Superando esas carencias, y viendo la índole del delito cometido, así como que por haber nacido en el año 1960, estamos ante una persona adulta, en la que no sería presumir demasiado que la adicción del mismo ha tenido una larga evolución en el tiempo, lo que es plausible que genere una alteración o deterioro de la capacidad de actuar del acusado, motivando la conducta criminal del sujeto, en cuanto realizada a causa de dicha drogadicción. Es por ello que no se puede, pues se estima oportuno apreciar una atenuante analógica de drogadicción, al amparo del artículo 21.2 y 7 del Código Penal .

En consideración a la apreciación de esta circunstancia atenuante, imponemos la penalidad de prisión en su extensión mínima, esto es, 3 años de prisión, y la multa se fija en el tanto del valor de la droga intervenida, que según la valoración ratificada en el plenario ascendía a 37,52 euros.
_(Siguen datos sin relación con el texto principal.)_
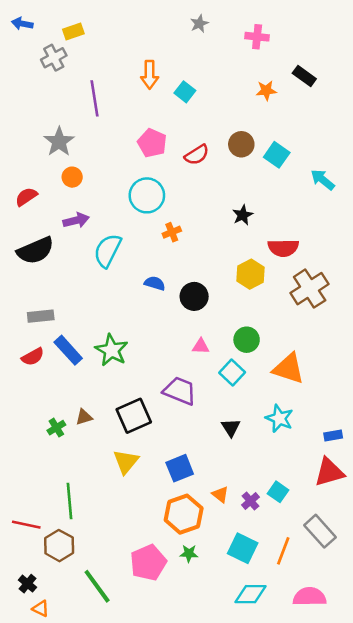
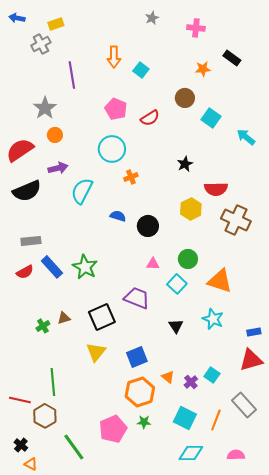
brown circle: (241, 144) -> (185, 98), moved
red semicircle: (26, 197) -> (20, 150), size x1.6
brown cross: (310, 289) -> (236, 220), turned -32
pink semicircle: (310, 597) -> (236, 455), size x0.7

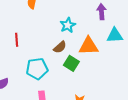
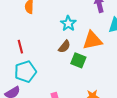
cyan pentagon: (37, 69) -> (25, 72), moved

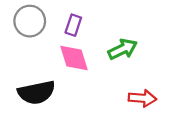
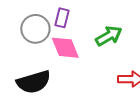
gray circle: (30, 21) -> (35, 29), moved

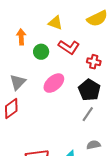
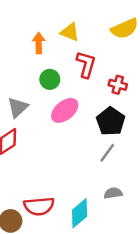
orange arrow: (21, 37) -> (39, 43), moved
red L-shape: (69, 47) -> (86, 64), turned -110
green circle: (41, 52) -> (50, 79), moved

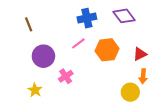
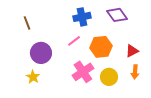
pink cross: (66, 76) -> (83, 72), moved, size x1.5
yellow star: (35, 90) -> (33, 77), moved
yellow circle: (130, 92) -> (109, 77), moved

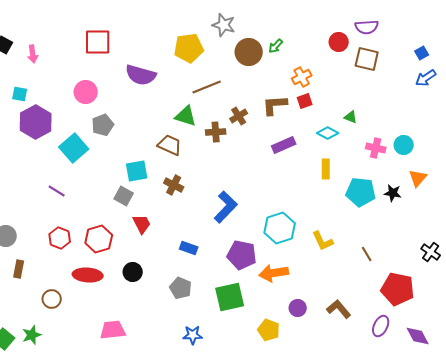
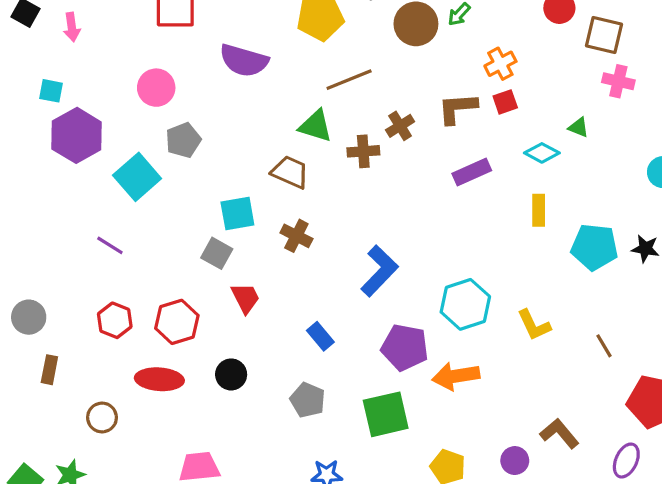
pink cross: (376, 148) -> (618, 81), moved
blue rectangle: (189, 248) -> (320, 336), turned 30
purple circle: (298, 308) -> (515, 461), moved

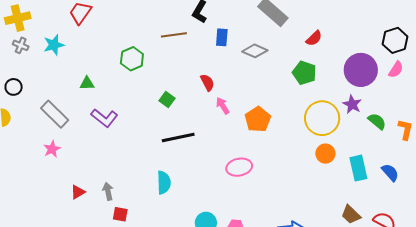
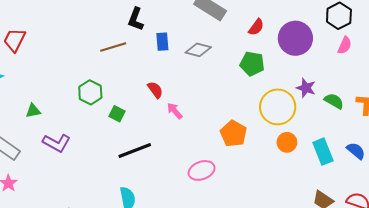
green hexagon: (132, 59) -> (90, 92), moved
purple circle: (361, 70) -> (295, 38), moved
orange pentagon: (258, 119) -> (233, 134), moved

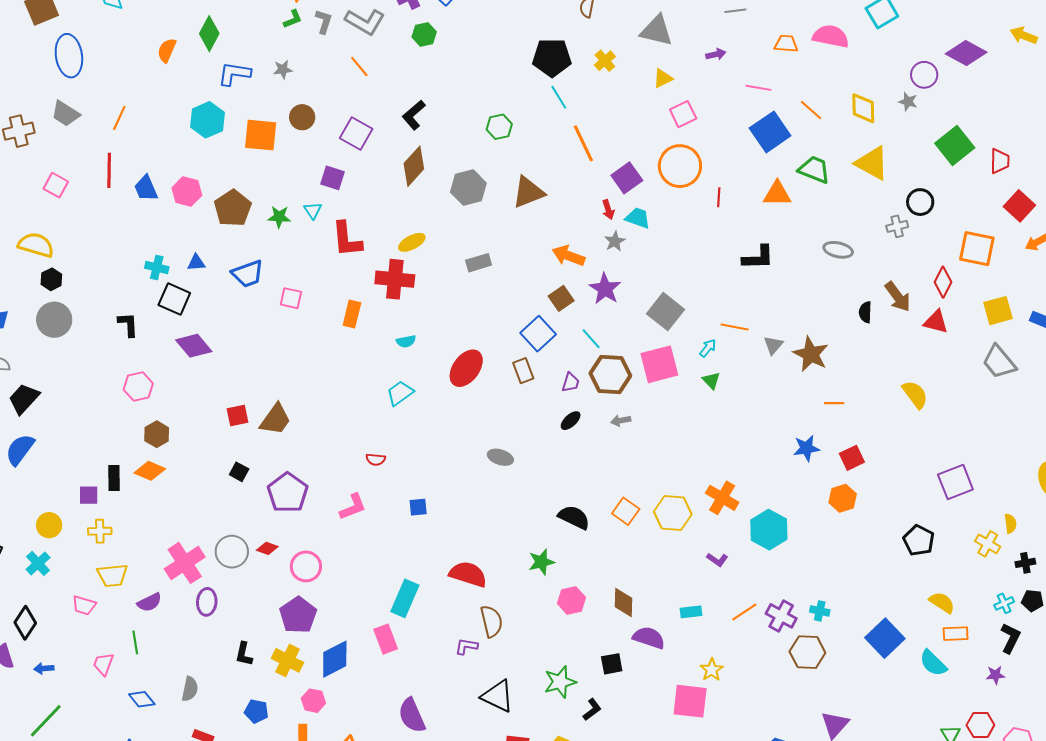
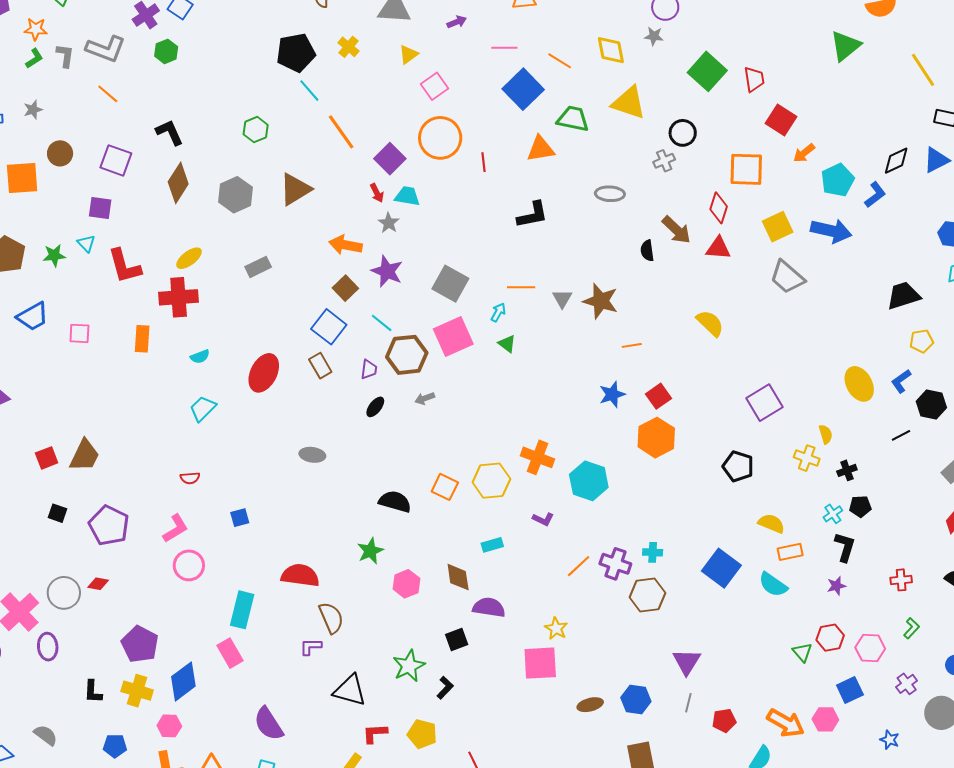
black L-shape: (414, 115) -> (170, 132), turned 116
orange hexagon: (843, 498) -> (656, 438), size x1.4
pink circle: (306, 566) -> (189, 565), moved
cyan rectangle: (691, 612) -> (492, 545), moved
gray semicircle: (190, 689) -> (46, 735), turned -55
El impago de esta pena de multa llevará consigo una responsabilidad personal subsidiaria, de acuerdo con lo dispuesto en el artículo 53 del Código Penal , que se fija en un día de privación de libertad por cada 10 euros o fracción dejados de abonar.

Asimismo, y de acuerdo con lo dispuesto en el artículo 374 del Código Penal , se acuerda el comiso y destrucción de las sustancias intervenidas, tal y como ha sido interesado por el Ministerio Fiscal.



CUARTO .- Por otro lado, de conformidad con lo dispuesto en el artículo 123 del C.P ., ha de imponerse al acusado las costas procesales.

POR todo cuanto antecede y se deja expuesto,

Fallo

Que DEBEMOS CONDENAR Y CONDENAMOS a Heraclio , como autor de un delito contra la salud pública en la modalidad de sustancias que causan grave daño a la salud, apreciando en el mismo la atenuante analógica de adicción a sustancias tóxicas, a la pena de 3 años de prisión, con la accesoria de inhabilitación especial para el ejercicio del derecho de sufragio pasivo durante el tiempo de la condena, y multa de 37,52 euros, con una responsabilidad personal subsidiaria en caso de impago de 1 día de privación de libertad por cada 10 euros, o fracción, dejados de abonar.

Se acuerda el comiso y destrucción de las sustancias intervenidas .

Se imponen al acusado las costas procesales causadas en este proceso.

Pronúnciese esta sentencia en audiencia pública y notifíquese a las partes con la advertencia de que, contra la misma, se podrá interponer recurso de casación por infracción de Ley y/o quebrantamiento de forma para ante el Tribunal Supremo, previa su preparación ante esta Sección de la Audiencia, a medio de escrito, con firma de Letrado y Procurador, dentro de los cinco (5) días siguientes al de la última notificación.

Así por esta nuestra Sentencia, lo pronunciamos, mandamos y firmamos.